Mother Teresa was an Albanian nun who won the Nobel Peace Prize in 1979. She was born in 1910 and her mother raised her as a Roman Catholic.
She was 18 when she left home on her first journey abroad to Ireland where she spent several months with the Sisters of the Loreto in Rathfarnham in Dublin learning English.
In 1929 she travelled to India and took her vows as a nun. Thereafter she worked as a teacher in Calcutta. The fate that awaited the poor in the city had an enormous effect on her.
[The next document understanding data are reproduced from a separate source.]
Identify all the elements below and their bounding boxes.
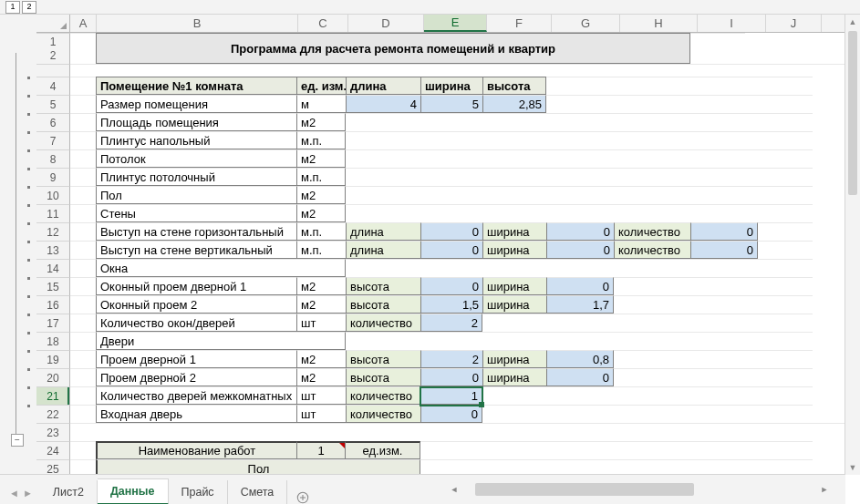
cell[interactable]: [614, 77, 690, 95]
comment-marker-icon[interactable]: [339, 443, 345, 448]
cell[interactable]: [614, 168, 690, 186]
cell[interactable]: [690, 259, 758, 277]
cell-label[interactable]: Площадь помещения: [96, 113, 296, 131]
cell-unit[interactable]: м2: [296, 113, 346, 131]
cell[interactable]: [690, 386, 758, 405]
cell-unit[interactable]: м2: [296, 350, 346, 368]
cell-sub[interactable]: высота: [346, 295, 420, 314]
cell[interactable]: [546, 459, 614, 475]
cell[interactable]: [614, 149, 690, 168]
cell[interactable]: [420, 168, 482, 186]
cell[interactable]: [758, 332, 813, 350]
row-head-5[interactable]: 5: [36, 95, 70, 113]
cell[interactable]: [758, 222, 813, 241]
cell-sub[interactable]: количество: [346, 405, 420, 423]
cell-sub[interactable]: ширина: [482, 350, 546, 368]
cell[interactable]: [420, 149, 482, 168]
cell[interactable]: [690, 113, 758, 131]
cell-unit[interactable]: м2: [296, 204, 346, 222]
cell[interactable]: [758, 350, 813, 368]
cell[interactable]: [690, 33, 745, 64]
cell[interactable]: [758, 77, 813, 95]
cell[interactable]: [70, 423, 96, 441]
cell[interactable]: [70, 113, 96, 131]
cell[interactable]: [482, 441, 546, 459]
cell-label[interactable]: Количество дверей межкомнатных: [96, 386, 296, 405]
cell-section[interactable]: Окна: [96, 259, 346, 277]
cell[interactable]: [690, 459, 758, 475]
cell[interactable]: [758, 386, 813, 405]
cell-label[interactable]: Пол: [96, 186, 296, 204]
cell-unit[interactable]: м2: [296, 277, 346, 295]
cell[interactable]: [346, 259, 420, 277]
cell[interactable]: [614, 259, 690, 277]
cell-value[interactable]: 0: [690, 222, 758, 241]
cell[interactable]: [70, 368, 96, 386]
cell-value[interactable]: 2: [420, 314, 482, 332]
cell[interactable]: [614, 459, 690, 475]
cell[interactable]: [546, 386, 614, 405]
row-head-18[interactable]: 18: [36, 332, 70, 350]
cell[interactable]: [70, 314, 96, 332]
cell[interactable]: [758, 149, 813, 168]
cell[interactable]: [420, 131, 482, 149]
row-head-17[interactable]: 17: [36, 314, 70, 332]
cell[interactable]: [546, 332, 614, 350]
cell[interactable]: [758, 314, 813, 332]
cell-unit[interactable]: м2: [296, 149, 346, 168]
cell[interactable]: [346, 131, 420, 149]
sheet-nav-next-icon[interactable]: ►: [23, 488, 33, 499]
cell[interactable]: [420, 332, 482, 350]
cell[interactable]: [758, 131, 813, 149]
cell-value[interactable]: 0: [420, 241, 482, 259]
cell[interactable]: [420, 186, 482, 204]
cell[interactable]: [546, 314, 614, 332]
cell-sub[interactable]: длина: [346, 241, 420, 259]
cell[interactable]: [482, 186, 546, 204]
cell[interactable]: [70, 259, 96, 277]
cell[interactable]: [70, 295, 96, 314]
scroll-down-button[interactable]: ▼: [845, 460, 860, 475]
cell-label[interactable]: Оконный проем дверной 1: [96, 277, 296, 295]
cell[interactable]: [758, 113, 813, 131]
cell-value[interactable]: 0: [546, 368, 614, 386]
cell[interactable]: [614, 295, 690, 314]
cell[interactable]: [482, 168, 546, 186]
cell[interactable]: [482, 459, 546, 475]
cell[interactable]: [690, 95, 758, 113]
col-head-F[interactable]: F: [487, 15, 552, 32]
cell[interactable]: [614, 332, 690, 350]
cell[interactable]: [758, 441, 813, 459]
scroll-left-button[interactable]: ◄: [448, 485, 461, 494]
cell-value[interactable]: 0: [546, 277, 614, 295]
cell[interactable]: [346, 149, 420, 168]
cell-sub[interactable]: ширина: [482, 295, 546, 314]
add-sheet-button[interactable]: [287, 491, 318, 504]
cell[interactable]: [614, 95, 690, 113]
sheet-tab-active[interactable]: Данные: [98, 478, 169, 504]
cell-value[interactable]: 1: [420, 386, 482, 405]
cell-sub[interactable]: количество: [346, 314, 420, 332]
col-head-B[interactable]: B: [97, 15, 298, 32]
cell[interactable]: [758, 186, 813, 204]
cell-label[interactable]: Оконный проем 2: [96, 295, 296, 314]
col-head-C[interactable]: C: [298, 15, 348, 32]
cell[interactable]: [70, 95, 96, 113]
cell[interactable]: [546, 441, 614, 459]
cell[interactable]: [482, 149, 546, 168]
cell-unit[interactable]: м.п.: [296, 222, 346, 241]
outline-level-2-button[interactable]: 2: [22, 1, 36, 14]
cell[interactable]: [690, 295, 758, 314]
cell-unit[interactable]: шт: [296, 386, 346, 405]
cell[interactable]: [546, 95, 614, 113]
cell[interactable]: [420, 204, 482, 222]
cell[interactable]: [690, 368, 758, 386]
cell-unit[interactable]: м: [296, 95, 346, 113]
cell-sub[interactable]: ширина: [482, 277, 546, 295]
cell-room-header[interactable]: Помещение №1 комната: [96, 77, 296, 95]
cell-value[interactable]: 0: [420, 222, 482, 241]
row-head-15[interactable]: 15: [36, 277, 70, 295]
row-head-19[interactable]: 19: [36, 350, 70, 368]
select-all-corner[interactable]: [36, 15, 70, 32]
cell[interactable]: [482, 113, 546, 131]
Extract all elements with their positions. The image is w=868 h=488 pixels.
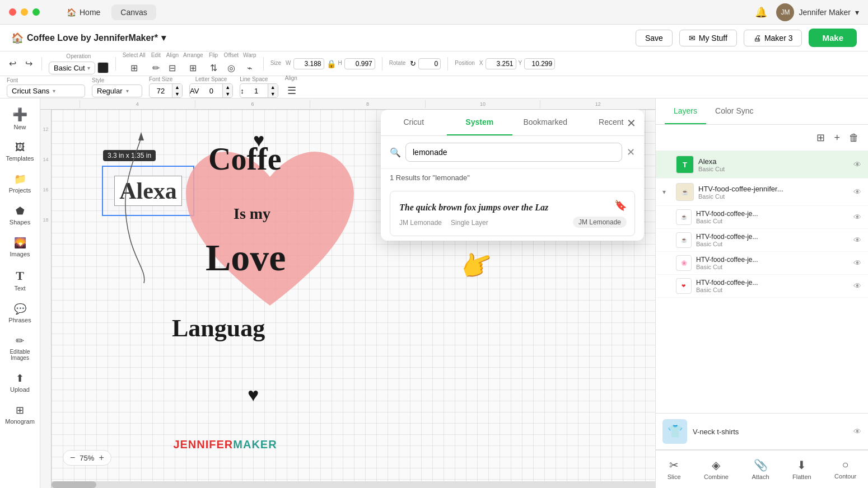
offset-button[interactable]: ◎: [225, 60, 237, 76]
layer-expand-htv[interactable]: ▾: [662, 188, 671, 196]
font-size-down[interactable]: ▼: [172, 91, 182, 97]
canvas-content[interactable]: 12 14 16 18 3.3 in x 1.35 in Alexa Coffe: [40, 110, 655, 488]
layers-add-button[interactable]: +: [832, 130, 842, 146]
canvas-scrollbar[interactable]: [52, 481, 655, 488]
notification-icon[interactable]: 🔔: [755, 6, 767, 18]
letter-space-up[interactable]: ▲: [222, 84, 232, 91]
sub-eye-3[interactable]: 👁: [853, 259, 861, 268]
font-tab-system[interactable]: System: [447, 110, 513, 135]
sub-eye-1[interactable]: 👁: [853, 213, 861, 222]
align-button[interactable]: ⊟: [166, 60, 178, 76]
user-area[interactable]: JM Jennifer Maker ▾: [776, 3, 859, 21]
left-sidebar: ➕ New 🖼 Templates 📁 Projects ⬟ Shapes 🌄 …: [0, 98, 40, 488]
nav-canvas[interactable]: Canvas: [111, 4, 156, 20]
flip-button[interactable]: ⇅: [208, 60, 220, 76]
zoom-out-button[interactable]: −: [70, 453, 75, 463]
close-window-button[interactable]: [9, 8, 16, 16]
save-button[interactable]: Save: [636, 30, 673, 46]
is-my-text: Is my: [234, 205, 270, 223]
operation-select[interactable]: Basic Cut ▾: [49, 62, 95, 74]
zoom-in-button[interactable]: +: [99, 453, 104, 463]
font-tab-bookmarked[interactable]: Bookmarked: [512, 110, 578, 135]
tab-color-sync[interactable]: Color Sync: [706, 98, 762, 124]
style-select[interactable]: Regular ▾: [92, 85, 142, 97]
nav-home[interactable]: 🏠 Home: [58, 4, 109, 20]
sub-layer-1[interactable]: ☕ HTV-food-coffee-je... Basic Cut 👁: [656, 206, 868, 229]
tab-layers[interactable]: Layers: [665, 98, 706, 124]
canvas-scrollbar-thumb[interactable]: [52, 481, 96, 488]
font-search-close[interactable]: ✕: [627, 116, 636, 130]
layer-htv-parent[interactable]: ▾ ☕ HTV-food-coffee-jennifer... Basic Cu…: [656, 179, 868, 206]
project-title[interactable]: 🏠 Coffee Love by JenniferMaker* ▾: [11, 32, 166, 44]
sidebar-item-upload[interactable]: ⬆ Upload: [3, 368, 37, 397]
font-label: Font: [7, 77, 85, 83]
lock-icon[interactable]: 🔒: [326, 59, 336, 68]
font-bookmark-button[interactable]: 🔖: [614, 199, 627, 212]
sidebar-item-editable-images[interactable]: ✏ Editable Images: [3, 330, 37, 365]
minimize-window-button[interactable]: [21, 8, 28, 16]
line-space-down[interactable]: ▼: [268, 91, 278, 97]
layers-group-button[interactable]: ⊞: [814, 129, 827, 146]
sub-layer-2[interactable]: ☕ HTV-food-coffee-je... Basic Cut 👁: [656, 229, 868, 252]
sub-layer-3[interactable]: 🌸 HTV-food-coffee-je... Basic Cut 👁: [656, 252, 868, 275]
letter-space-input[interactable]: [200, 85, 222, 97]
x-input[interactable]: [486, 58, 516, 69]
sidebar-item-new[interactable]: ➕ New: [3, 103, 37, 135]
right-panel-bottom: 👕 V-neck t-shirts 👁 ✂ Slice ◈ Combine 📎 …: [656, 413, 868, 488]
sub-eye-2[interactable]: 👁: [853, 236, 861, 245]
action-combine[interactable]: ◈ Combine: [697, 456, 735, 482]
sidebar-item-phrases[interactable]: 💬 Phrases: [3, 298, 37, 328]
font-size-input[interactable]: [150, 85, 172, 97]
letter-space-down[interactable]: ▼: [222, 91, 232, 97]
width-input[interactable]: [293, 58, 324, 69]
watermark: JENNIFER MAKER: [173, 438, 277, 451]
sidebar-item-projects[interactable]: 📁 Projects: [3, 168, 37, 198]
layer-eye-alexa[interactable]: 👁: [853, 160, 861, 169]
style-value: Regular: [97, 87, 123, 95]
sidebar-item-templates[interactable]: 🖼 Templates: [3, 137, 37, 166]
layer-alexa[interactable]: T Alexa Basic Cut 👁: [656, 151, 868, 179]
height-input[interactable]: [344, 58, 375, 69]
maximize-window-button[interactable]: [32, 8, 40, 16]
canvas-area[interactable]: 4 6 8 10 12 12 14 16 18 3.3 in x 1.35 in: [40, 98, 655, 488]
sub-layer-4[interactable]: ❤ HTV-food-coffee-je... Basic Cut 👁: [656, 275, 868, 298]
y-input[interactable]: [524, 58, 555, 69]
line-space-up[interactable]: ▲: [268, 84, 278, 91]
action-attach[interactable]: 📎 Attach: [745, 456, 776, 482]
line-space-input[interactable]: [245, 85, 268, 97]
maker-button[interactable]: 🖨 Maker 3: [744, 30, 802, 46]
tshirt-eye[interactable]: 👁: [853, 427, 861, 436]
sidebar-item-images[interactable]: 🌄 Images: [3, 232, 37, 262]
font-search-input[interactable]: [405, 143, 622, 162]
layer-eye-htv[interactable]: 👁: [853, 187, 861, 196]
redo-button[interactable]: ↪: [23, 56, 35, 71]
action-flatten[interactable]: ⬇ Flatten: [786, 456, 818, 482]
warp-button[interactable]: ⌁: [245, 60, 255, 76]
sidebar-item-shapes[interactable]: ⬟ Shapes: [3, 200, 37, 230]
select-all-button[interactable]: ⊞: [128, 60, 140, 76]
make-button[interactable]: Make: [809, 29, 857, 47]
sidebar-item-monogram[interactable]: ⊞ Monogram: [3, 400, 37, 429]
edit-button[interactable]: ✏: [150, 60, 162, 76]
font-size-up[interactable]: ▲: [172, 84, 182, 91]
color-swatch[interactable]: [97, 62, 109, 73]
rotate-input[interactable]: [418, 58, 441, 69]
align-group: Align ⊟: [166, 52, 179, 76]
action-slice[interactable]: ✂ Slice: [661, 456, 688, 482]
combine-icon: ◈: [712, 458, 720, 472]
title-right: 🔔 JM Jennifer Maker ▾: [755, 3, 859, 21]
text-align-button[interactable]: ☰: [285, 82, 298, 99]
layers-delete-button[interactable]: 🗑: [847, 130, 861, 146]
action-contour[interactable]: ○ Contour: [828, 456, 863, 482]
sidebar-item-text[interactable]: T Text: [3, 264, 37, 296]
arrange-button[interactable]: ⊞: [187, 60, 199, 76]
operation-label: Operation: [66, 53, 91, 59]
undo-button[interactable]: ↩: [7, 56, 18, 71]
font-tab-cricut[interactable]: Cricut: [381, 110, 447, 135]
font-size-label: Font Size: [149, 76, 183, 82]
sub-eye-4[interactable]: 👁: [853, 281, 861, 290]
font-result-card[interactable]: The quick brown fox jumps over the Laz 🔖…: [390, 191, 635, 236]
font-select[interactable]: Cricut Sans ▾: [7, 85, 85, 97]
mystuff-button[interactable]: ✉ My Stuff: [679, 30, 737, 46]
font-search-clear-button[interactable]: ✕: [627, 146, 635, 158]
In 1950 she started what became known internationally as the Missionaries of Charity.
She died on September 5 1997.
Henry Dunant was born in Geneva in Switzerland in 1928. The Battle of Solfernio, when France fought Austria in Northern Italy, was the turning point in his life.
Dunant was shocked to discover that nearly 40,000 people lay dead, dying and wounded on the battlefield with no one to take care of them.
Four years later a committee met in Geneva in 1863, which became the starting point for the International Committee of the Red Cross.
The following year, twelve states signed the first Geneva Convention agreeing to the rules of war engagement.
Dunant received the Nobel Peace Prize in 1901 and passed away in 1910.
On August 1 1939 a branch of the International Red Cross was established in Ireland by an act of the Oireachtas.
The stamps were designed by top artist Ger Garland.